To balance exploration and exploitation, we combine extrinsic and intrinsic rewards using a weighting factor $\lambda$. We experiment with two strategies for adapting $\lambda$ over time. First, we apply exponential decay, gradually reducing the influence of intrinsic rewards as training progresses. Second, we explore a dynamic adjustment using the gradient of an exponential moving average (EMA) of the episode return: $\lambda$ is decreased when performance tends to improve and increased when learning stagnates or regresses. This encourages exploration when necessary and promotes exploitation when training is stable.
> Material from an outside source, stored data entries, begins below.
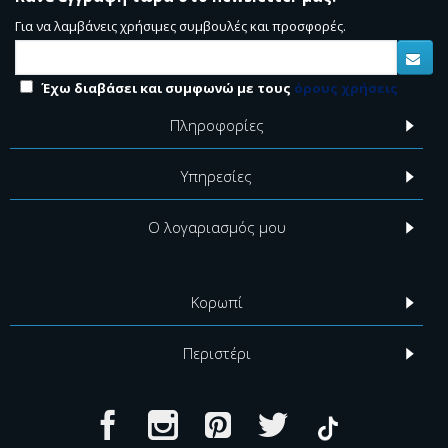
Για να λαμβάνεις χρήσιμες συμβουλές και προσφορές.
Έχω διαβάσει και συμφωνώ με τους
όρους χρήσεις
Πληροφορίες
Υπηρεσίες
Ο λογαριασμός μου
Κορωπί
Περιστέρι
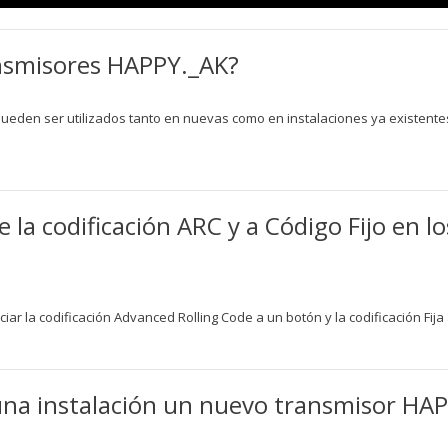
ansmisores HAPPY._AK?
 pueden ser utilizados tanto en nuevas como en instalaciones ya existent
la codificación ARC y a Código Fijo en l
ciar la codificación Advanced Rolling Code a un botón y la codificación Fi
 instalación un nuevo transmisor HAPPY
The following code generate a simple visualization to understand how the exponential moving average gradient of the episode return works as a scheduler of the importance of the intrinsic reward on the overall reward.

In [None]:
np.random.seed(42)
steps = 5000

# --- 1. Reward pattern: down, up, plateau, down, big up ---
segments = [
    np.linspace(40_000, 15_000, 600),              # down
    np.linspace(15_000, 45_000, 1000),             # up
    np.ones(700) * 45_000,                         # plateau
    np.linspace(45_000, 20_000, 900),              # down
    np.linspace(20_000, 90_000, steps - 3200)      # big up
]
reward = np.concatenate(segments)
reward = reward[:steps]
reward += np.random.normal(0, 15_000, size=steps)  # Even more noise
reward = np.clip(reward, 0, None)

# --- 2. EMA ---
def compute_ema(data, alpha=0.01):
    ema = np.zeros_like(data)
    ema[0] = data[0]
    for t in range(1, len(data)):
        ema[t] = alpha * data[t] + (1 - alpha) * ema[t - 1]
    return ema

ema = compute_ema(reward, alpha=0.01)

window = 500
n_frames = steps - window

slopes = np.zeros(n_frames)
lambdas = np.zeros(n_frames)

for i in range(n_frames):
    ema_window = ema[i:i+window]
    ema_min, ema_max = ema_window.min(), ema_window.max()
    if ema_max - ema_min == 0:
        scaled = np.zeros_like(ema_window)
    else:
        scaled = (ema_window - ema_min) / (ema_max - ema_min)
    slope = scaled[-1] - scaled[0]
    slopes[i] = slope
    lambdas[i] = sigmoid(slope)

# --- 3. Animation ---
fig, (ax1, ax2) = plt.subplots(2, 1, figsize=(6, 4), sharex=True, gridspec_kw={'height_ratios':[2,1]})

n_gif_frames = 60
frame_indices = np.linspace(0, n_frames-1, n_gif_frames).astype(int)

def animate(frame):
    ax1.clear()
    ax2.clear()
    start = frame
    end = frame + window

    # Top plot: EMA (scaled), current window
    full_scaled = (ema - ema.min()) / (ema.max() - ema.min())
    ax1.plot(np.arange(steps), full_scaled, color='blue', alpha=0.3, lw=1, label='EMA of rewards')
    window_ema = ema[start:end]
    win_min, win_max = window_ema.min(), window_ema.max()
    if win_max - win_min == 0:
        window_scaled = np.zeros_like(window_ema)
    else:
        window_scaled = (window_ema - win_min) / (win_max - win_min)
    ax1.plot(np.arange(start, end), window_scaled, color='red', lw=1.5, label='Current window')
    ax1.scatter([start, end-1], [window_scaled[0], window_scaled[-1]], color='black', zorder=10, s=24)
    # Draw slope as orange line
    ax1.plot(
        [start, end-1],
        [window_scaled[0], window_scaled[-1]],
        color='orange', lw=2, label='Slope'
    )
    ax1.set_ylabel('EMA (window min-max scaled)')
    ax1.legend(loc='upper left', fontsize=8)
    ax1.set_title(f'Window: {start}-{end-1} | Slope: {slopes[frame]:.2f} | Lambda: {lambdas[frame]:.2f}')
    ax1.set_ylim(-0.2, 1.2)

    # Bottom plot: Lambda
    ax2.plot(np.arange(frame+1), lambdas[:frame+1], color='green', lw=1.5, label='Lambda')
    ax2.set_xlim(0, n_frames)
    ax2.set_ylim(0, 1)
    ax2.set_ylabel('Lambda')
    ax2.set_xlabel('Step')
    ax2.legend(loc='upper left', fontsize=8)
    ax2.axvline(frame, color='grey', lw=1, alpha=0.3)
    plt.tight_layout()

ani = animation.FuncAnimation(
    fig, animate, frames=frame_indices, interval=300, repeat=False
)

gif_path = "lambda_animation.gif"
ani.save(gif_path, writer='pillow', fps=4)
plt.close(fig)  # Prevent extra empty plot

# Display the GIF in the notebook
display(Image(filename=gif_path))